# Snapper riding mower



## radio_tech (Apr 21, 2015)

Today a friend from work came by with a rear engine snapper mower. 
He asked me if I wanted it. As soon as I saw the mower of course I said yes. Had the bagger attachment with it and about 8 different blades.

The mower looked great. Been well maintained and garage kept. He said it has never been rained on or hosed off. Said he bought it new 14 years ago. (early 2000)

I then asked why he was parting with it. He then told me the butterfly screw on the throttle shaft broke and went into the engine. The mower slowed down then quit. So he went and bought a new one. This one has the 9 hp B&S pull starter engine. Model 28B702 type 1154-E1.

After he left I rolled it in the shop. Sure enough the engine would barley turn over without really pulling hard on it. I then pulled the carb and verified the screw was there but the head of it was missing. So in my mind I am imagining what terror it has done to the cylinder, head and piston.

I removed the head and was very surprised as what I saw. The head of the screw had never made it into the combustion chamber. Everything there was perfect. Not even a ring groove was present. I then think to myself this is getting better every minute.

Decided to pull the whole engine. Once on the work bench I started to drain the oil. 
What oil?? Got about 2 ounces of oil out of the engine. After ripping the engine apart I removed the cam and lifters. Loosen the rod bolts and the engine would then spin. The piston came out and I inspected the rod to verify what I was thinking. The rod had missing aluminum. It was all on the crank journal. A little emery cloth and the crank checks as good as new.

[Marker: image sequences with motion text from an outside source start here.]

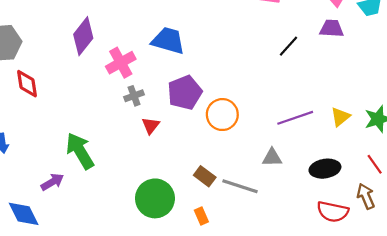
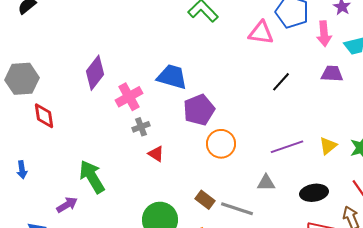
purple trapezoid: (332, 28) -> (332, 74), moved
purple pentagon: (185, 92) -> (199, 110), moved
red triangle: (151, 126) -> (156, 154), turned -36

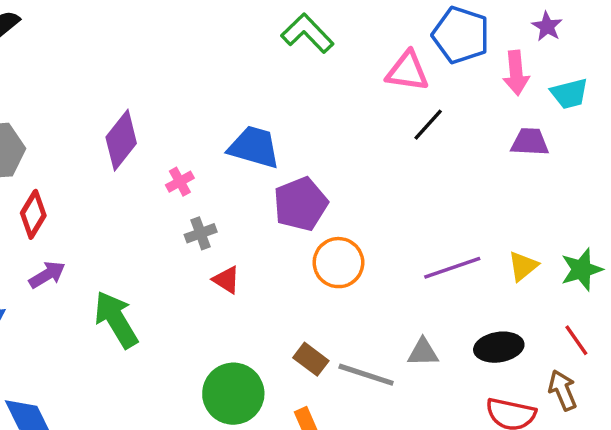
black line: (281, 82) -> (428, 125), moved
pink cross: (129, 97) -> (180, 182), size x0.6
red diamond: (44, 116) -> (33, 214), turned 40
gray triangle: (266, 183) -> (423, 352), moved
purple arrow: (67, 205) -> (47, 275), moved

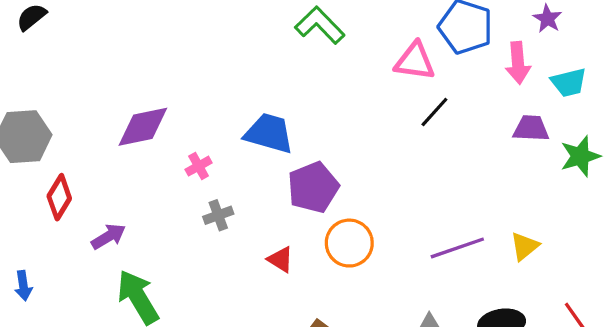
purple diamond: (121, 140) -> (143, 127), turned 40
green star: (582, 269) -> (580, 156), moved
purple arrow: (47, 275) -> (108, 236), moved
red triangle: (226, 280) -> (280, 259), moved

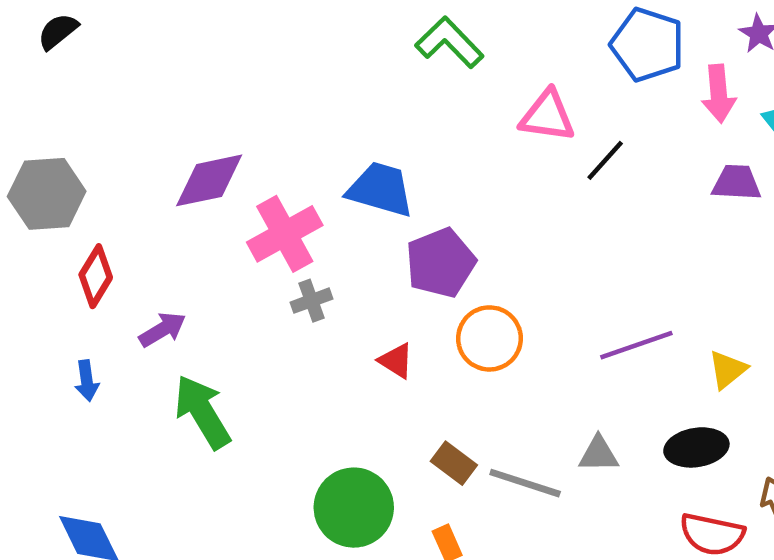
pink triangle: (415, 61) -> (547, 116), moved
pink cross: (199, 166) -> (285, 234), size x2.0
yellow triangle: (525, 246) -> (728, 370), moved
blue arrow: (23, 286) -> (87, 381), moved

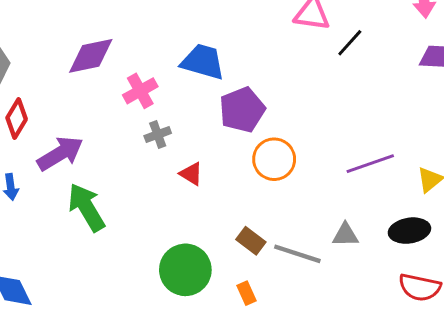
pink cross: (285, 234) -> (140, 91), size x0.7
purple arrow: (162, 330) -> (60, 153), size x1.5
red triangle: (396, 361) -> (191, 174), moved

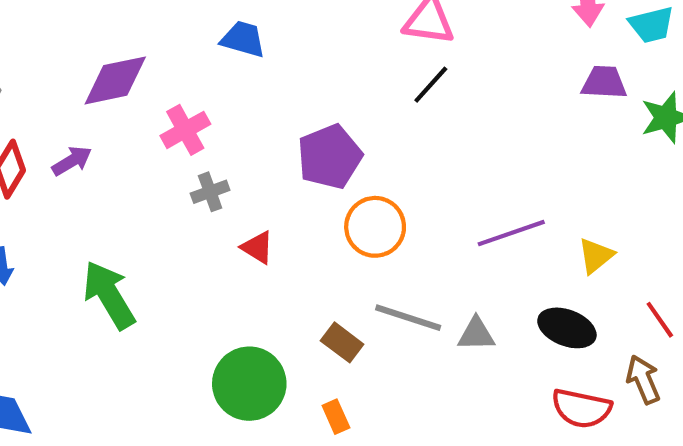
black line: (350, 43) -> (431, 85), moved
blue trapezoid: (203, 62) -> (243, 39), moved, size x0.7
purple arrow: (60, 153) -> (72, 161), moved, size x0.6
black ellipse: (409, 231) -> (567, 328), turned 30
gray line: (297, 254) -> (408, 318), moved

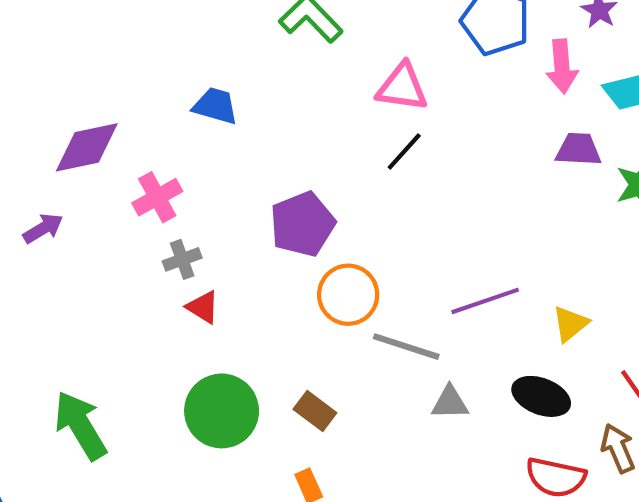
red triangle: (258, 247) -> (203, 307), moved
green arrow: (109, 295) -> (80, 425), moved
gray line: (408, 318) -> (406, 347), moved
green circle: (249, 384) -> (222, 411), moved

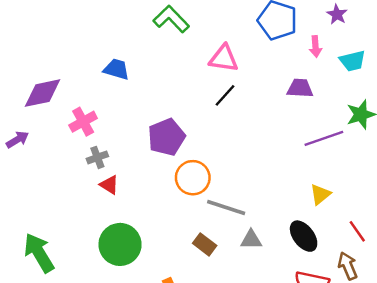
pink arrow: (562, 66) -> (316, 47), size x0.7
purple trapezoid: (579, 149) -> (300, 88), moved
purple line: (485, 301) -> (324, 138), moved
black ellipse: (541, 396) -> (304, 236), turned 32
brown rectangle: (315, 411) -> (205, 244), moved

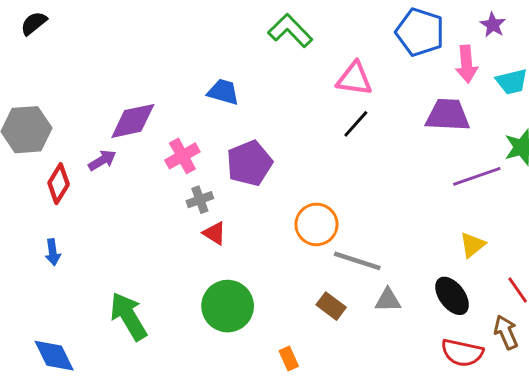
pink arrow: (316, 47) -> (467, 64), size x1.4
purple trapezoid: (300, 88) -> (448, 115), size x1.4
purple pentagon: (167, 137) -> (249, 163), moved
purple arrow: (17, 140) -> (102, 160), moved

Went on parts tree and looked up the parts.
Item 131A. (790901) Throttle shaft kit 19.94
Item 358 (494241) Gasket set. 27.73
Item 29 Connecting Rod (494504S) 58.33
Item 26 Rings (499996) 32.20

So for a 125 bucks or so I can make this engine sing again.
I have rebuilt many Briggs engines in my time. Specially since I used to Build and race go-karts. I ran a racing engine shop and was also WKA certified tech man at the local track.

So now decision time. Back stock or rip the 11 hp electric start from my Murray......

Will post a few pics later.


----------